Permeability of human oocytes to ethylene glycol and their survival and spindle configurations after slow cooling cryopreservation

Abstract

To develop novel cryopreservation methods, we estimated the permeability coefficients Lp (hydraulic conductivity) and P(EG) (cryoprotectant permeability) of mature human oocytes after exposure to ethylene glycol (EG) and tested the efficiency of a multi-step slow cooling protocol based on this cryoprotectant. Oocytes were perfused with 1.5 mol/l EG for 10 min. Oocyte volume at each time point was calculated and normalized to the original volume.
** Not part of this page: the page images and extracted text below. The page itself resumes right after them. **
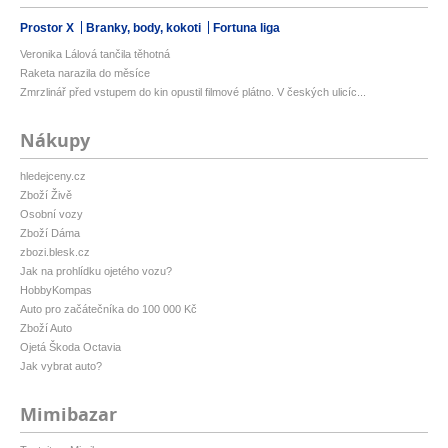
Prostor X
Branky, body, kokoti
Fortuna liga
Veronika Lálová tančila těhotná
Raketa narazila do měsíce
Zmrzlinář před vstupem do kin opustil filmové plátno. V českých ulicíc...
Nákupy
hledejceny.cz
Zboží Živě
Osobní vozy
Zboží Dáma
zbozi.blesk.cz
Jak na prohlídku ojetého vozu?
HobbyKompas
Auto pro začátečníka do 100 000 Kč
Zboží Auto
Ojetá Škoda Octavia
Jak vybrat auto?
Mimibazar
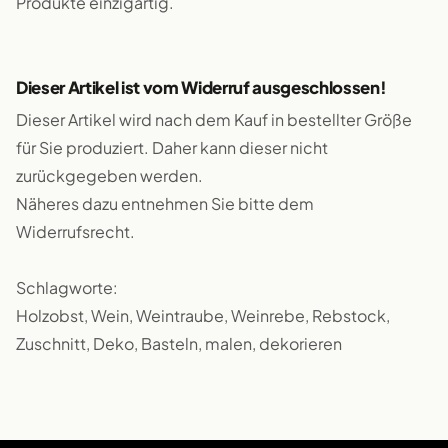
Produkte einzigartig.
Dieser Artikel ist vom Widerruf ausgeschlossen!
Dieser Artikel wird nach dem Kauf in bestellter Größe
für Sie produziert. Daher kann dieser nicht
zurückgegeben werden.
Näheres dazu entnehmen Sie bitte dem
Widerrufsrecht.
Schlagworte:
Holzobst, Wein, Weintraube, Weinrebe, Rebstock,
Zuschnitt, Deko, Basteln, malen, dekorieren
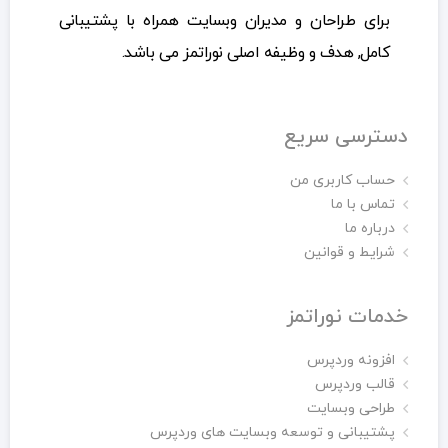
برای طراحان و مدیران وبسایت همراه با پشتیبانی
کامل, هدف و وظیفه اصلی نوراتمز می باشد.
دسترسی سریع
حساب کاربری من
تماس با ما
درباره ما
شرایط و قوانین
خدمات نوراتمز
افزونه وردپرس
قالب وردپرس
طراحی وبسایت
پشتیبانی و توسعه وبسایت های وردپرس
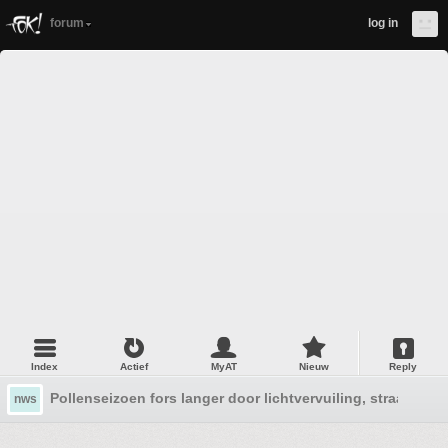
forum
log in
Index
Actief
MyAT
Nieuw
Reply
Pollenseizoen fors langer door lichtvervuiling, straatlich
nws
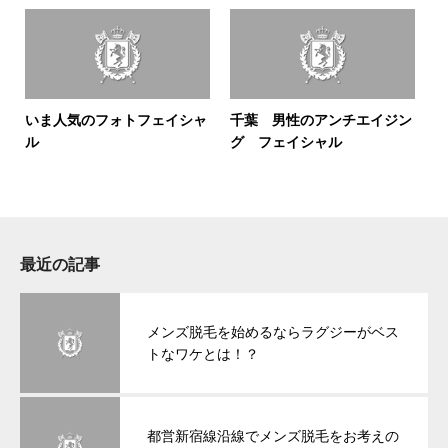
いま人気のフォトフェイシャ
千葉 男性のアンチエイジン
ル
グ フェイシャル
最近の記事
メンズ脱毛を始めるならラグジーがベス
トなワケとは！？
都営新宿線沿線でメンズ脱毛をお考えの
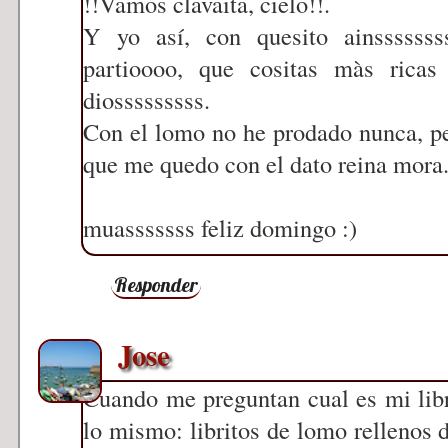
!!Vamos clavaita, cielo!!.
Y yo así, con quesito ainssssss
partioooo, que cositas màs rica
diosssssssss.
Con el lomo no he prodado nunca, pero
que me quedo con el dato reina mora
muasssssss feliz domingo :)
Responder
Jose
Cuando me preguntan cual es mi libr
lo mismo: libritos de lomo rellenos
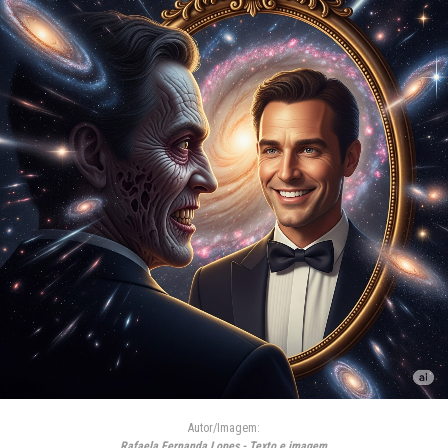
Autor/Imagem:
Rafaela Fernanda Lopes - Texto e imagem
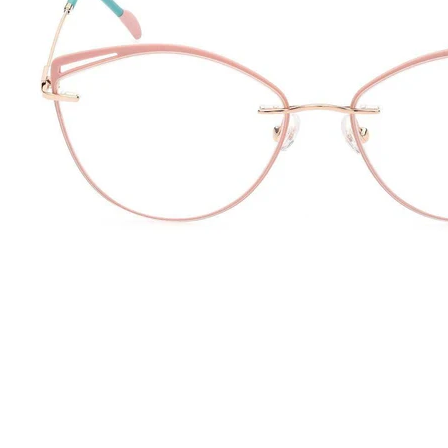
ampando o nome na lista das marcas mais luxuosas. Seus óculos
aque destas armações são as padronagens que foram desfiladas nas
caprichados transformam os óculos em verdadeiras peças de design.
45
140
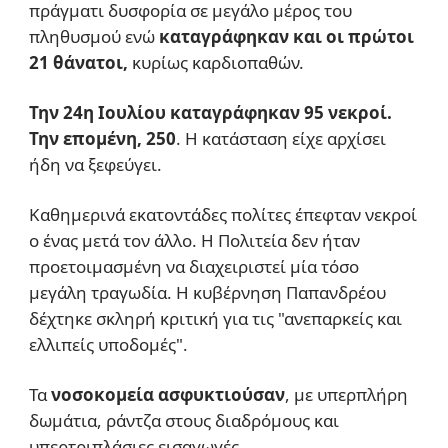
πράγματι δυσφορία σε μεγάλο μέρος του
πληθυσμού ενώ
καταγράφηκαν και οι πρώτοι
21 θάνατοι,
κυρίως καρδιοπαθών.
Την 24η Ιουλίου καταγράφηκαν 95 νεκροί.
Την επομένη, 250
. Η κατάσταση είχε αρχίσει
ήδη να ξεφεύγει.
Καθημερινά εκατοντάδες πολίτες έπεφταν νεκροί
ο ένας μετά τον άλλο. Η Πολιτεία δεν ήταν
προετοιμασμένη να διαχειριστεί μία τόσο
μεγάλη τραγωδία. Η κυβέρνηση Παπανδρέου
δέχτηκε σκληρή κριτική για τις "ανεπαρκείς και
ελλιπείς υποδομές".
Τα
νοσοκομεία
ασφυκτιούσαν
, με υπερπλήρη
δωμάτια, ράντζα στους διαδρόμους και
υπερτριπλάσιες εισαγωγές.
Slow cooling was conducted by exposing oocytes to increasing EG concentrations (0.5, 1.0 and 1.5 mol/l n = 155) or 1.5 mol/l of propane-1,2-diol (PrOH) n = 102. Oocytes which survived cryopreservation n = 80 and fresh oocytes n = 73 were prepared for confocal microscopy analysis of the meiotic spindle. During EG exposure, oocytes underwent an abrupt 50% volume reduction. Complete recovery of the initial volume was not observed. From the values of a best fit plot, the coefficients Lp = 0.82 +/- 0.29 microm min(-1) atm(-1) (mean +/- SD) and P(EG) 0.10 +/- 0.01 microm s(-1) were generated. Survival rates after freezing with EG were lower than with PrOH (51.6 versus 71.5%, respectively, P < 0.05). The frequencies of normal spindle configuration were lower in frozen EG and frozen PrOH oocytes compared with fresh oocytes (53.8, 50.9 and 66.7%, respectively, P < 0.05). The oocyte plasmalemma possesses limited permeability to EG and EG exposure causes considerable osmotic stress. However, post-thaw rates of survival and normal meiotic spindle organization may be preserved by protocols which are designed in order to minimize osmotic stress.